So, Mr. Gang Banger, you've now got a choice. Get your whole crew right, or get ready for prison.
If done correctly, it works. Really, really well.
"My goal is to have everything up and running by the new year," the mayor said.
Which brings us to the not-so-good news.
One year ago this week, the Gang Assessment was released. Remember that? 173 pages, at the cost of $70,000, widely considered one of the most comprehensive studies of its kind.
The study was done at the request of the Gang Task Force which, before it was dissolved by Berke in his early days in office, had already been doing Ceasefire and High Point-esque work.
Local, state and federal agencies saturated certain gangs, like the January 2012 operation that targeted local Crips and resulted in 33 probation checks, eight arrests, six served warrants, two residences condemned and one dog seized.
(The partridge in a pear tree got a warning.)
Probation offices arranged meetings where offenders on probation were called in, offered help while also being warned about what will happen if the violence continues.
A public safety committee -- formed by city and county leaders, responsible for the Gang Task Force -- continued to meet. When he was elected, Berke rearranged this committee into a public safety coordinated council. It has since met twice.
"I attended the first meeting. The whole thing was over in 30 or 40 minutes," said Hamilton County Sheriff Jim Hammond. "The second meeting was mainly discussing one individual. The whole meeting was not about what's our plan, or what are we going to do. It was mainly about one person. It is my understanding that Chief [Bobby] Dodd is working on a plan out of High Point, N.C. Elements of it were not discussed."

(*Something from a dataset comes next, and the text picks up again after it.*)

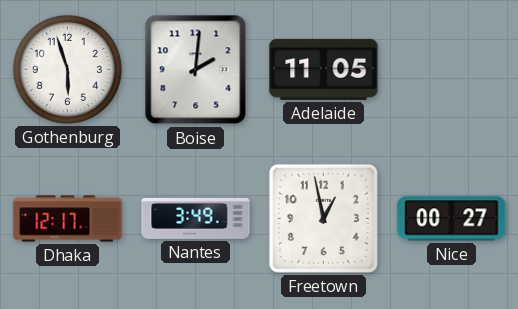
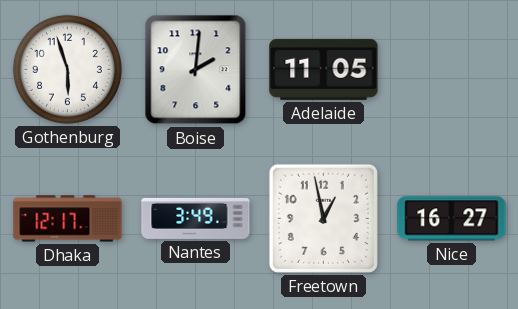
Nice: 00:27 -> 16:27
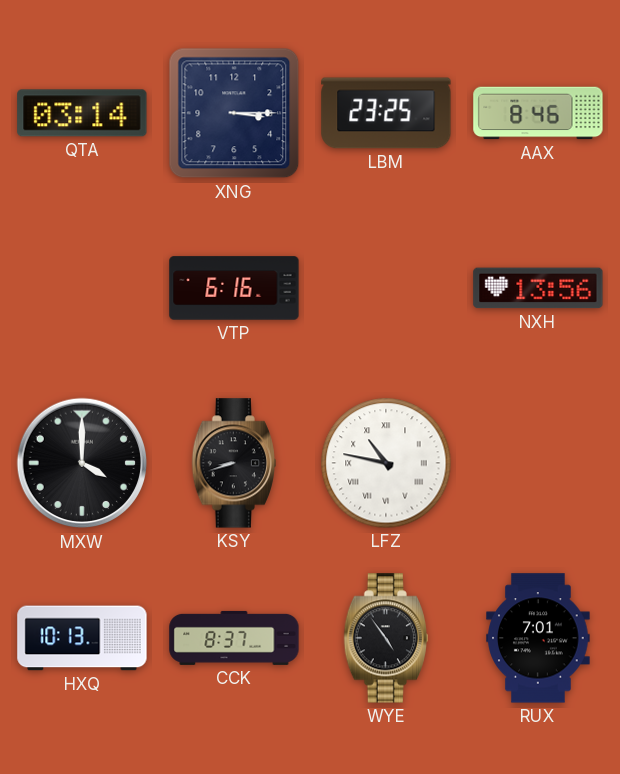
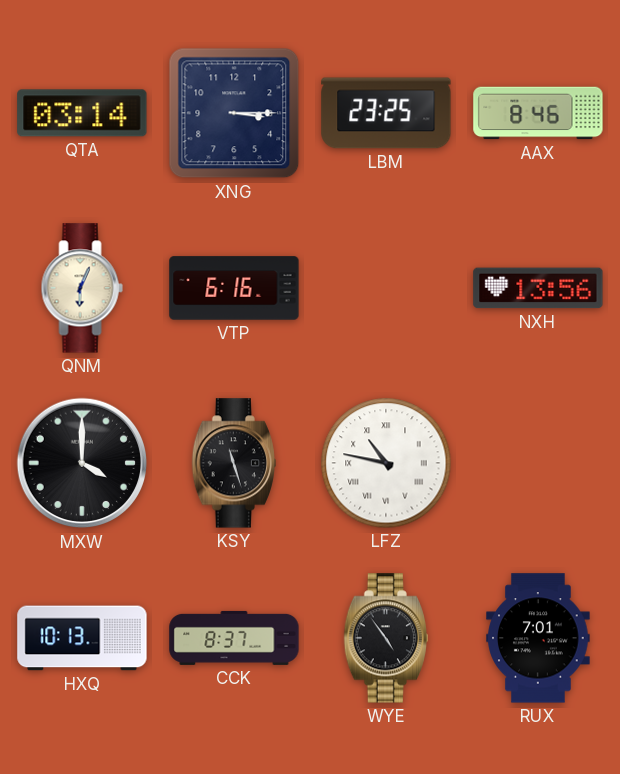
QNM: none -> 6:04
KSY: 8:42 -> 11:27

Are you starting to see the problem? Starting to see how new ideas and old ideas merge together, over and over, ebbing and flowing like waves on the shore?
One more, most important example.
Earlier this summer, Dr. Barbara Medley and Marcy Porter of the University of Tennessee at Chattanooga's Center for Applied Social Research finished their monumental work trying to turn the Gang Study data and community ideas into reality.
It's called the Implementation Plan: 40 pages of specific and realistic anti-violence plans combined with measurable benchmark and goals on how to achieve them.
It would become Medley's final opus; she died in July.
"I don't have the implementation plan," Berke said.
Does anyone in his administration have the plan? Public Safety Coordinator Paul Smith could not be reached for comment.
Maybe the Gang Task Force was broken in ways I don't know; maybe the work of old really does need to be replaced.
But I can't help thinking: We've been here before.
How much do we have to erase from the past in order to create plans for today? Why is the Implementation Plan doomed to be forgotten and the work of the Task Force so casually tossed overboard?
What's the shelf life on Berke's plans? What happens to those when the next mayor is elected?
All the while, poor people continue to get shot and shoot back.
Berke swears things will be different this time. A true High Point could do it. Even Kennedy -- a man not known for tiptoeing around stuff -- was clear.
"I don't have any reservations whatsoever that Chattanooga is really moving on this and is going to make it happen," he said.
The magnificent news comes when nobody has to say that anymore.